It’s an extremely complex system that has dramatically improved over the last 20 years. If anyone remembers the late mid 2000s remembers talking to a phone and it does the exact opposite of what you requested. It wasn’t even frustrating, you just never used it again.

Well, those days are long gone. NLP has advanced to a point where we can converse with our electronics almost seamlessly. Now that NLP works as it does, it’s only logical to apply it to a car.

Intro

Ford, along with almost every other car manufacturer, already uses NLP in their cars to do things like adjusting the radio, to call people, or control the climate controls. These are pretty low-risk situations. If your car changes to the wrong radio station, no big deal. But, what if you could control the movement of your car with your voice?

Ford is introducing a system to do just that. You’ll be able to control the brakes, acceleration, steering wheel, etc… with just your voice. Isn’t that a little scary? In addition to controlling your car, Ford is also heavily addressing ambient noise with this system, where the car can filter out the background noise of a driver’s command for a clearer understanding of speech.

Intended Novelty

The intended novelty here relates to the process of understanding natural language.
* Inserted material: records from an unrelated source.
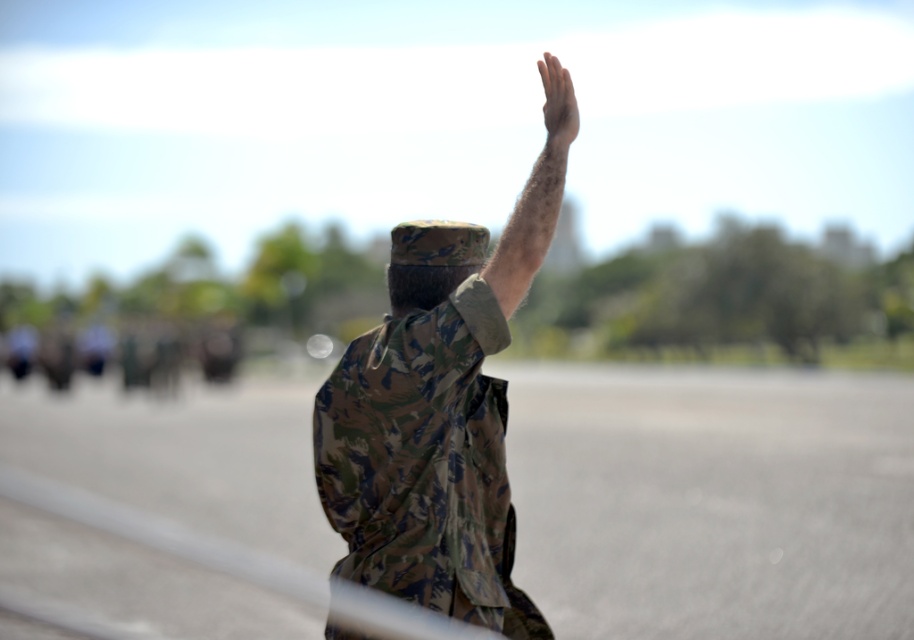 Can you confirm if hairy skin at upper center is positioned to the left of smooth skin hand at upper right?

Yes, hairy skin at upper center is to the left of smooth skin hand at upper right.

In the scene shown: Between hairy skin at upper center and smooth skin hand at upper right, which one appears on the left side from the viewer's perspective?

hairy skin at upper center is more to the left.

Image resolution: width=914 pixels, height=640 pixels. Find the location of `hairy skin at upper center`. hairy skin at upper center is located at coordinates (537, 195).

What are the coordinates of `hairy skin at upper center` in the screenshot? It's located at (537, 195).

Does camo fabric uniform at center have a lesser width compared to hairy skin at upper center?

No, camo fabric uniform at center is not thinner than hairy skin at upper center.

How far apart are camo fabric uniform at center and hairy skin at upper center?

camo fabric uniform at center is 13.64 inches from hairy skin at upper center.

Who is more distant from viewer, (423, 442) or (528, 212)?

The point (423, 442) is more distant.

Find the location of a particular element. The width and height of the screenshot is (914, 640). camo fabric uniform at center is located at coordinates (432, 412).

Does camo fabric uniform at center have a smaller size compared to smooth skin hand at upper right?

No, camo fabric uniform at center is not smaller than smooth skin hand at upper right.

Which of these two, camo fabric uniform at center or smooth skin hand at upper right, stands taller?

With more height is camo fabric uniform at center.

Identify the location of camo fabric uniform at center. The width and height of the screenshot is (914, 640). (432, 412). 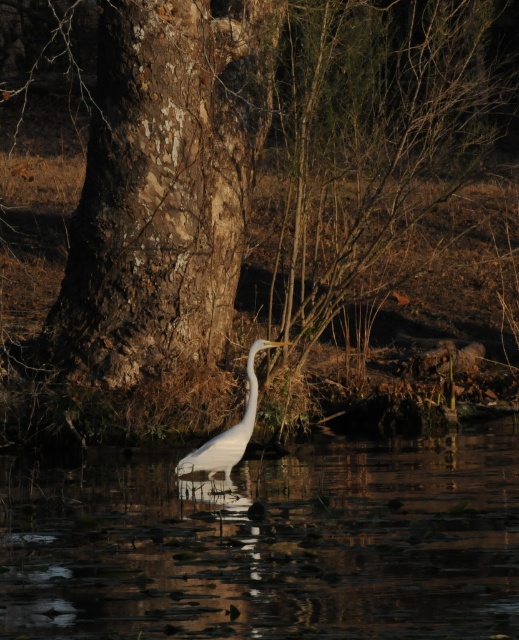 You are standing at the point marked by the coordinates point (163, 186) in the image. What is directly beneath your feet?

The point (163, 186) is directly on the rough bark tree trunk at center. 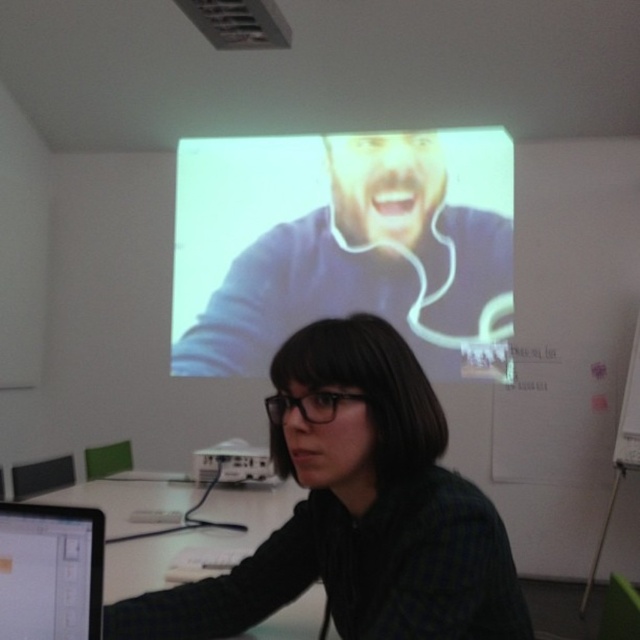 You are a student sitting at the white glossy table at center and want to see the matte black monitor at lower left. Can you see it without moving your chair?

The matte black monitor at lower left is behind the white glossy table at center, so you cannot see it without moving your chair.

You are setting up a classroom for a presentation. You have a matte black monitor at lower left and a white plastic projector at center. Which object has a smaller width?

The matte black monitor at lower left has a lesser width compared to the white plastic projector at center.

You are standing in the classroom and want to see the projection screen clearly. Where should you position yourself relative to the point at coordinates (346,244)?

The white glossy screen at upper center is located at point (346,244). To see it clearly, you should position yourself directly in front of this point to avoid reflections and ensure a clear view. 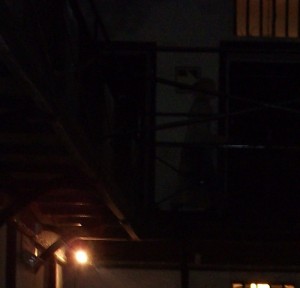 This screenshot has width=300, height=288. In order to click on light in this screenshot , I will do `click(77, 260)`. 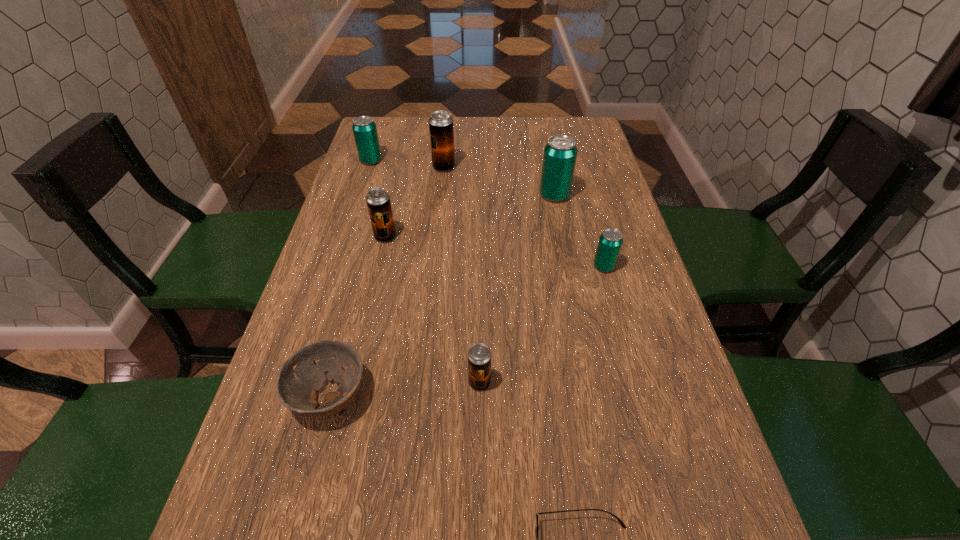 Where is `empty location between the fifth object from right to left and the smallest black beer can`? empty location between the fifth object from right to left and the smallest black beer can is located at coordinates (462, 275).

Locate an element on the screen. This screenshot has height=540, width=960. empty space between the leftmost teal beer can and the bowl is located at coordinates (350, 278).

Locate an element on the screen. This screenshot has height=540, width=960. free spot between the rightmost black beer can and the third beer can from left to right is located at coordinates (462, 275).

Image resolution: width=960 pixels, height=540 pixels. Find the location of `vacant space that is in between the nearest beer can and the fourth object from left to right`. vacant space that is in between the nearest beer can and the fourth object from left to right is located at coordinates (462, 275).

The image size is (960, 540). Find the location of `vacant region between the nearest teal beer can and the fifth nearest object`. vacant region between the nearest teal beer can and the fifth nearest object is located at coordinates (494, 252).

Where is `the closest object to the second smallest black beer can`? This screenshot has height=540, width=960. the closest object to the second smallest black beer can is located at coordinates (441, 130).

Select which object appears as the third closest to the fourth farthest beer can. Please provide its 2D coordinates. Your answer should be formatted as a tuple, i.e. [(x, y)], where the tuple contains the x and y coordinates of a point satisfying the conditions above.

[(301, 376)]

Locate which beer can is the second closest to the second black beer can from right to left. Please provide its 2D coordinates. Your answer should be formatted as a tuple, i.e. [(x, y)], where the tuple contains the x and y coordinates of a point satisfying the conditions above.

[(560, 153)]

Select which beer can is the fifth closest to the second farthest teal beer can. Please provide its 2D coordinates. Your answer should be formatted as a tuple, i.e. [(x, y)], where the tuple contains the x and y coordinates of a point satisfying the conditions above.

[(479, 355)]

Select which black beer can is the closest to the shortest object. Please provide its 2D coordinates. Your answer should be formatted as a tuple, i.e. [(x, y)], where the tuple contains the x and y coordinates of a point satisfying the conditions above.

[(479, 355)] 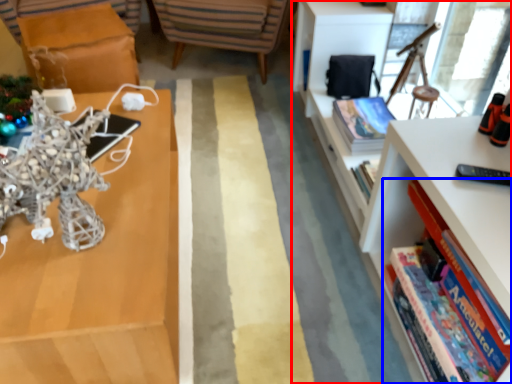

The system uses a vehicle noise model (filter), which is trained to understand voices and any other non-useful noise coming from the car. The system will take a voice command and noise, filter the noise, and supply the voice command with a confidence score, where the confidence score is determined after the vehicle noise model.

Why

Ford dosen’t have an explicit problem statement, but it’s pretty obvious that they’re working on improving voice commands – especially if the voice commands control the car. If I was a betting man, I’d say Ford wanted to use an already-existing speech-to-text system, but it didn’t work well enough to justify operating a car with it. So, they created this noise filter to improve the confidence scores of a command phrase, which may allow the system to actually operate a car.

What

First, the system will only work in an autonomous mode. Ford define their position on what a semi- and fully-autonomous vehicle is:

…an autonomous mode is defined as one in which each of vehicle propulsion (e.g., via a powertrain including an internal combustion engine and/or electric motor), braking, and steering are controlled by one or more vehicle computers; in a semi-autonomous mode the vehicle computer(s) control(s) one or two of vehicle propulsion, braking, and steering. In a non-autonomous vehicle, none of these are controlled by a computer.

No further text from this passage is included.